**Exercise instructions:**
Each line of the entries that mentions the string "Ondernemerschap" needs to be reported.

(Dataset entries)
· · ·
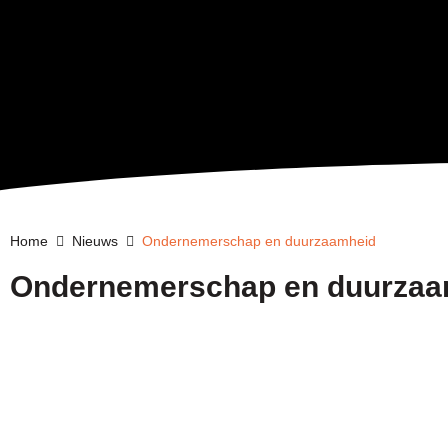
Home
Nieuws
Ondernemerschap en duurzaamheid
Ondernemerschap en duurzaa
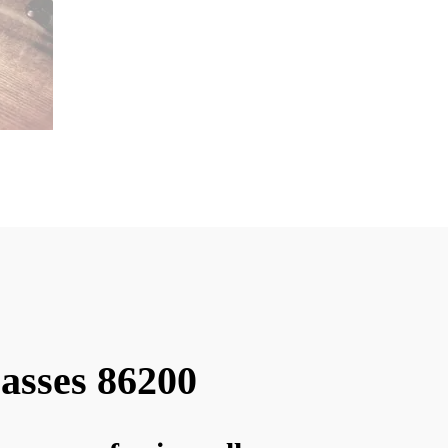
asses 86200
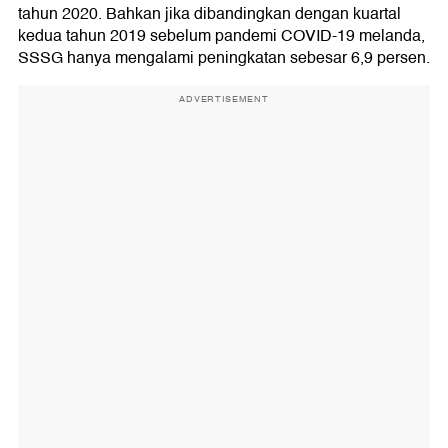
tahun 2020. Bahkan jika dibandingkan dengan kuartal
kedua tahun 2019 sebelum pandemi COVID-19 melanda,
SSSG hanya mengalami peningkatan sebesar 6,9 persen.
ADVERTISEMENT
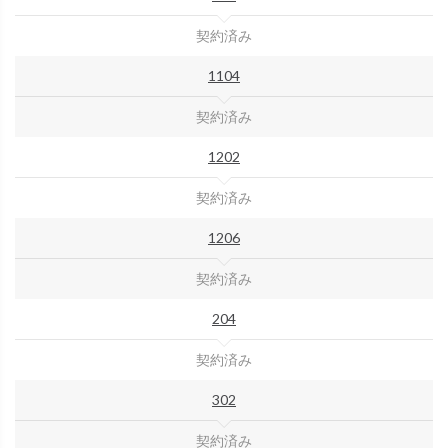
契約済み
1104
契約済み
1202
契約済み
1206
契約済み
204
契約済み
302
契約済み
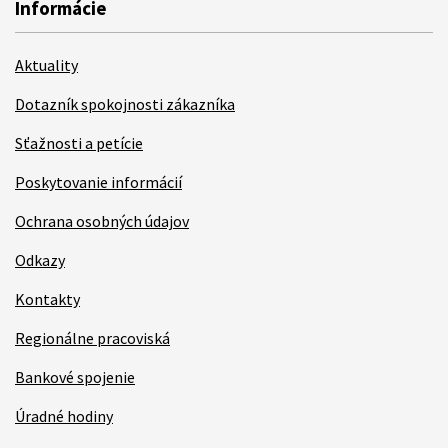
Informácie
Aktuality
Dotazník spokojnosti zákazníka
Sťažnosti a petície
Poskytovanie informácií
Ochrana osobných údajov
Odkazy
Kontakty
Regionálne pracoviská
Bankové spojenie
Úradné hodiny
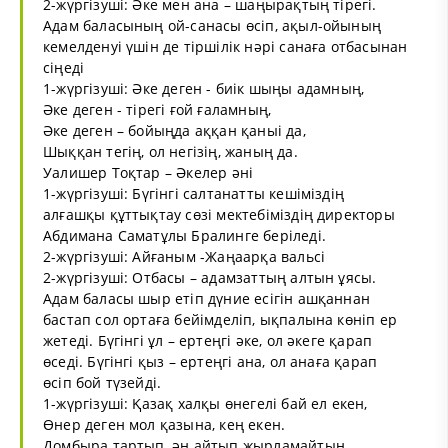
2-жүргізуші: Әке мен ана – шаңырақтың тірегі.
Адам баласының ой-санасы өсіп, ақыл-ойының
кемелденуі үшін де тіршілік нәрі санаға отбасынан
сіңеді
1-жүргізуші: Әке деген - биік шыңы адамның,
Әке деген - тірегі ғой ғаламның,
Әке деген – бойыңда аққан қаныі да,
Шыққан тегің, ол негізің, жаның да.
Уалишер Тоқтар – Әкелер әні
1-жүргізуші: Бүгінгі салтанатты кешіміздің
алғашқы құттықтау сөзі мектебіміздің директоры
Абдимана Саматұлы Бралинге беріледі.
2-жүргізуші: Айғаным -Жаңаарқа вальсі
2-жүргізуші: Отбасы – адамзаттың алтын ұясы.
Адам баласы шыр етіп дүние есігін ашқаннан
бастап сол ортаға бейімделіп, ықпалына көніп ер
жетеді. Бүгінгі ұл – ертеңгі әке, ол әкеге қарап
өседі. Бүгінгі қыз – ертеңгі ана, ол анаға қарап
өсіп бой түзейді.
1-жүргізуші: Қазақ халқы өнегелі бай ел екен,
Өнер деген мол қазына, кең екен.
Домбыра тартып, ән айтып жырламайтын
· · ·
**Exercise response:**
Ondernemerschap en duurzaamheid
Ondernemerschap en duurzaa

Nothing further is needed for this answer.